The question, What do you want to be when you grow up, often provokes feelings of existential dread as I ponder what, exactly, I am passionate about, and how, exactly, I will eventually make a living. In truth, I would really just like to be an explorer for the rest of my life, utilizing writing as an excuse to learn and travel to my heart’s content. A journalist, after all, can essentially be considered a professional learner, a student of the world, a curious observer. This is what I would like to be when I grow up, and, to be more precise, I would like to be Jia Tolentino.
Jia Tolentino is a 31-year-old staff writer at The New Yorker, a publication to which I seem to have a severe addiction. She lives in Brooklyn, is incredibly kind and personable (I had the privilege of meeting her after an interview she conducted at Books are Magic), and recently came out with her must-read book, Trick Mirror: Reflections on Self-Delusion.
Trick Mirror is a collection of essays that combine Tolentino’s personal experiences with her well-informed observations of current cultural and political phenomenons (sweetgreen, sexual assault on college campuses, marriage, barre, religion). Each essay is meticulously researched, but rather than making incontrovertible claims, Tolentino explores her thoughts and beliefs with humble curiosity, often questioning her own assumptions, acknowledging that what she perceives may very well be incorrect or more nuanced than she realized. This intellectual humility–the willingness to admit that one is prone to mistakes–renders Trick Mirror all the more believable and influential.

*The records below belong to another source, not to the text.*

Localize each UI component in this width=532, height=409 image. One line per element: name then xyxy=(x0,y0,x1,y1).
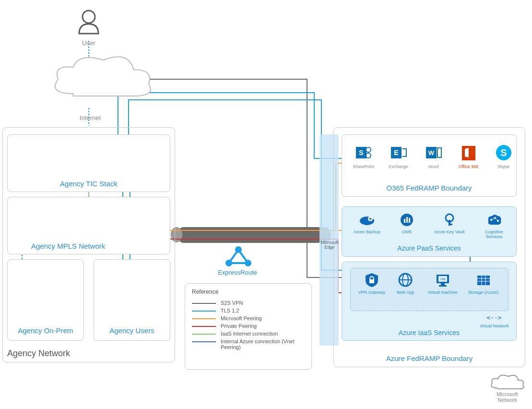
svg-point-25 xyxy=(245,260,251,266)
svg-rect-77 xyxy=(437,148,441,157)
msnet-label: Microsoft Network xyxy=(489,391,525,403)
exchange-icon: E xyxy=(389,143,408,162)
svg-text:W: W xyxy=(428,149,434,156)
legend-item: Microsoft Peering xyxy=(192,315,305,321)
iaas-items: VPN Gateway Web App VM Virtual machine S… xyxy=(357,272,501,295)
svg-text:S: S xyxy=(359,149,363,156)
svg-point-26 xyxy=(235,246,242,253)
iaas-title: Azure IaaS Services xyxy=(342,329,517,337)
o365-items: S SharePoint E Exchange W Word Office 36… xyxy=(350,143,517,169)
vm-icon: VM xyxy=(435,272,451,288)
legend-item: Private Peering xyxy=(192,323,305,329)
webapp-icon xyxy=(397,272,414,288)
legend-title: Reference xyxy=(192,289,305,295)
svg-rect-103 xyxy=(439,285,447,287)
svg-rect-89 xyxy=(449,224,452,225)
svg-text:S: S xyxy=(500,147,507,158)
svg-text:VM: VM xyxy=(440,277,445,281)
oms-icon xyxy=(399,212,414,228)
svg-point-28 xyxy=(83,11,95,23)
tic-label: Agency TIC Stack xyxy=(7,180,170,188)
legend-item: S2S VPN xyxy=(192,300,305,306)
legend-item: TLS 1.2 xyxy=(192,308,305,313)
svg-text:<··>: <··> xyxy=(487,314,502,321)
o365-boundary-label: O365 FedRAMP Boundary xyxy=(342,184,517,192)
onprem-label: Agency On-Prem xyxy=(7,326,84,335)
vnet-icon: <··> xyxy=(485,313,504,322)
sharepoint-icon: S xyxy=(354,143,373,162)
vpngw-icon xyxy=(364,272,380,288)
svg-rect-84 xyxy=(404,219,405,223)
office365-icon xyxy=(459,143,478,162)
svg-rect-85 xyxy=(406,217,408,223)
svg-text:E: E xyxy=(394,149,398,156)
vnet-icon-group: <··> Virtual Network xyxy=(480,313,509,328)
svg-rect-8 xyxy=(177,227,325,243)
word-icon: W xyxy=(424,143,443,162)
paas-items: Azure Backup OMS Azure Key Vault Cogniti… xyxy=(350,212,508,239)
internet-label: Internet xyxy=(71,114,109,121)
user-label: User xyxy=(74,39,103,47)
users-label: Agency Users xyxy=(94,326,170,335)
expressroute-label: ExpressRoute xyxy=(206,269,269,276)
svg-rect-104 xyxy=(477,276,490,285)
svg-rect-95 xyxy=(369,279,374,283)
agency-network-label: Agency Network xyxy=(7,349,70,359)
azure-boundary-label: Azure FedRAMP Boundary xyxy=(333,354,525,362)
storage-icon xyxy=(475,272,492,288)
cognitive-icon xyxy=(485,212,503,228)
svg-point-24 xyxy=(225,260,232,266)
mpls-label: Agency MPLS Network xyxy=(22,242,137,250)
legend-item: Internal Azure connection (Vnet Peering) xyxy=(192,338,305,350)
legend: Reference S2S VPNTLS 1.2Microsoft Peerin… xyxy=(185,283,312,370)
backup-icon xyxy=(358,212,376,228)
svg-rect-86 xyxy=(409,218,410,223)
paas-title: Azure PaaS Services xyxy=(342,244,517,252)
svg-point-72 xyxy=(366,153,371,158)
legend-item: IaaS Internet connection xyxy=(192,331,305,337)
keyvault-icon xyxy=(442,212,457,228)
svg-rect-102 xyxy=(441,283,445,285)
svg-point-71 xyxy=(366,147,371,152)
skype-icon: S xyxy=(494,143,513,162)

This book is unapologetically a feminist text, and, at times, I found myself disagreeing with the strength of some of the author’s statements. But this, I believe, was merely a result of hearing and reading the claims of people who lack the aptitude for nuance, unfairly categorizing all men as predators and labeling women as the superior sex. Of course, such strong views are held by a comically small percentage of feminists. Unfortunately though, these feminists tend to be louder than the rest, resulting in an incomplete picture of what feminism truly is: “the advocacy of women’s rights on the basis of the equality of the sexes” (according to google). Hearing these women misrepresent feminism has made me extra sensitive to the movement; I worry that the pendulum will swing too far in the opposite direction, so some of the pushback I experienced while reading Trick Mirror was not the result of Tolentino’s language or ideas but rather of a heightened sensitivity to issues of gender equality. Tolentino herself acknowledges that not all men are monsters and speaks fondly of her sweet, sensitive partner Andrew. She represents what feminism is actually about.

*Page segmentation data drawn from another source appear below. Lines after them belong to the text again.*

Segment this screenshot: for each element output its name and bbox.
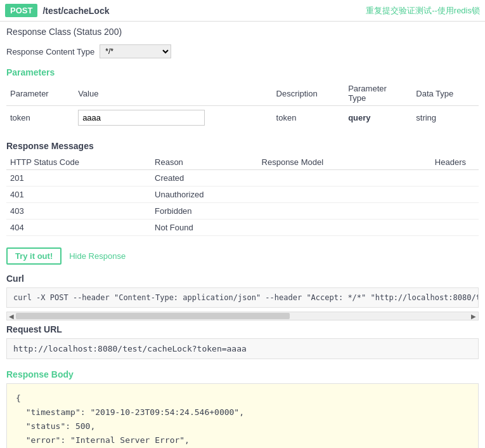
col-status-code: HTTP Status Code (6, 155, 151, 170)
content-type-row: Response Content Type */* application/js… (0, 42, 485, 63)
scroll-right-arrow[interactable]: ▶ (469, 312, 478, 320)
model-401 (258, 187, 389, 203)
hide-response-link[interactable]: Hide Response (69, 251, 126, 261)
reason-403: Forbidden (151, 203, 258, 220)
content-type-select[interactable]: */* application/json (100, 44, 171, 58)
table-row: token token query string (6, 106, 479, 130)
model-403 (258, 203, 389, 220)
response-body-box: { "timestamp": "2019-10-23T09:54:24.546+… (6, 383, 479, 448)
method-badge: POST (5, 4, 37, 17)
response-messages-section: Response Messages HTTP Status Code Reaso… (0, 136, 485, 242)
response-class: Response Class (Status 200) (0, 22, 485, 42)
headers-403 (389, 203, 479, 220)
parameters-table: Parameter Value Description ParameterTyp… (6, 81, 479, 129)
col-description: Description (273, 81, 345, 106)
try-it-button[interactable]: Try it out! (6, 247, 61, 265)
headers-401 (389, 187, 479, 203)
reason-404: Not Found (151, 220, 258, 236)
request-url-section: Request URL http://localhost:8080/test/c… (0, 320, 485, 366)
endpoint-path: /test/cacheLock (42, 6, 109, 16)
reason-201: Created (151, 170, 258, 187)
status-code-401: 401 (6, 187, 151, 203)
request-url-box: http://localhost:8080/test/cacheLock?tok… (6, 338, 479, 359)
table-row: 401 Unauthorized (6, 187, 479, 203)
headers-404 (389, 220, 479, 236)
col-response-model: Response Model (258, 155, 389, 170)
param-type: query (344, 106, 412, 130)
col-parameter: Parameter (6, 81, 74, 106)
param-value-cell (74, 106, 272, 130)
json-line-4: "error": "Internal Server Error", (16, 433, 469, 447)
parameters-section: Parameters Parameter Value Description P… (0, 63, 485, 136)
messages-table: HTTP Status Code Reason Response Model H… (6, 155, 479, 236)
json-line-3: "status": 500, (16, 419, 469, 433)
table-row: 404 Not Found (6, 220, 479, 236)
table-row: 201 Created (6, 170, 479, 187)
response-body-label: Response Body (6, 369, 479, 379)
col-param-type: ParameterType (344, 81, 412, 106)
request-url-label: Request URL (6, 324, 479, 334)
scrollbar-thumb[interactable] (16, 313, 290, 319)
try-it-row: Try it out! Hide Response (0, 242, 485, 270)
reason-401: Unauthorized (151, 187, 258, 203)
messages-header-row: HTTP Status Code Reason Response Model H… (6, 155, 479, 170)
param-description: token (273, 106, 345, 130)
param-name: token (6, 106, 74, 130)
scroll-left-arrow[interactable]: ◀ (7, 312, 16, 320)
response-messages-label: Response Messages (6, 136, 479, 155)
curl-box: curl -X POST --header "Content-Type: app… (6, 287, 479, 308)
curl-section: Curl curl -X POST --header "Content-Type… (0, 270, 485, 312)
json-line-1: { (16, 392, 469, 405)
status-code-201: 201 (6, 170, 151, 187)
content-type-label: Response Content Type (6, 47, 94, 56)
params-header-row: Parameter Value Description ParameterTyp… (6, 81, 479, 106)
param-data-type: string (412, 106, 479, 130)
col-reason: Reason (151, 155, 258, 170)
horizontal-scrollbar[interactable]: ◀ ▶ (6, 312, 479, 320)
parameters-label: Parameters (6, 63, 479, 81)
api-header: POST /test/cacheLock 重复提交验证测试--使用redis锁 (0, 0, 485, 22)
model-201 (258, 170, 389, 187)
model-404 (258, 220, 389, 236)
response-body-section: Response Body { "timestamp": "2019-10-23… (0, 366, 485, 448)
col-headers: Headers (389, 155, 479, 170)
header-title-right: 重复提交验证测试--使用redis锁 (366, 5, 480, 16)
json-line-2: "timestamp": "2019-10-23T09:54:24.546+00… (16, 405, 469, 419)
param-value-input[interactable] (78, 110, 205, 126)
headers-201 (389, 170, 479, 187)
col-data-type: Data Type (412, 81, 479, 106)
table-row: 403 Forbidden (6, 203, 479, 220)
col-value: Value (74, 81, 272, 106)
status-code-403: 403 (6, 203, 151, 220)
curl-label: Curl (6, 273, 479, 284)
status-code-404: 404 (6, 220, 151, 236)
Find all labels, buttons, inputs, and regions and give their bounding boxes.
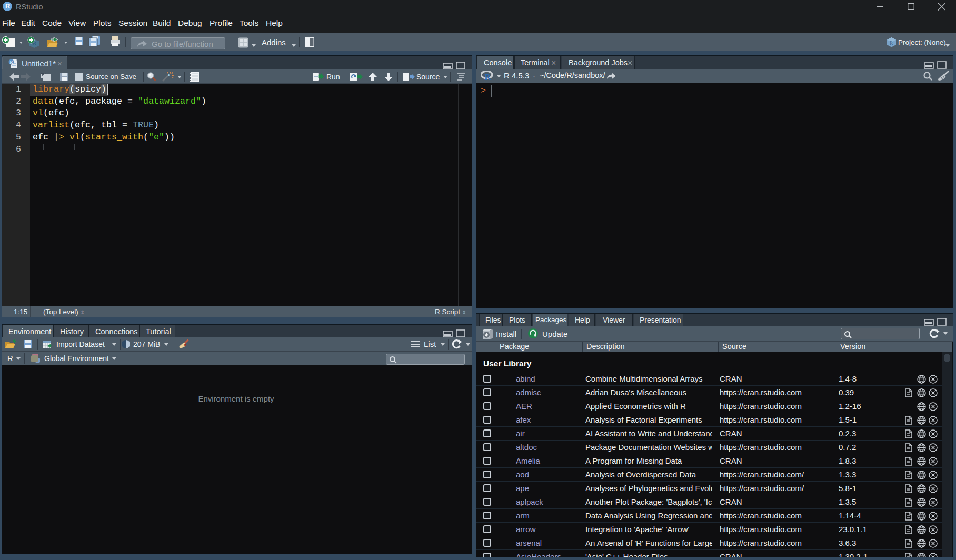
svg-text:R: R — [485, 73, 491, 82]
svg-text:R: R — [10, 60, 13, 65]
svg-text:R: R — [890, 41, 893, 46]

To fully grasp Trick Mirror‘s genius, though, it merits a second, and perhaps a third, read. I have only read it once, and possess the strong sense that I missed a lot. There are so many gems of wisdom and profound insights that to absorb it all, one must read it again. A single read will not provide the time nor attention required to understand the extent of Tolentino’s various deep dives. Indeed, after completing the book, I felt that I had only scratched the surface of the wisdom she so thoughtfully shared.
In truth, Trick Mirror is a treasure trove of profundity and wit and masterful storytelling, if slightly verbose at times. Tolentino’s keen self-awareness, capacity for asking compelling questions, and willingness to look back at the past with painstaking honesty render Trick Mirror refreshingly honest and incredibly powerful. I usually do not reread books because I want to check them off my list and move on to the next one, but in this case, I believe I have discovered the rare book to which I will continuously return, gaining several new and valuable insights every time.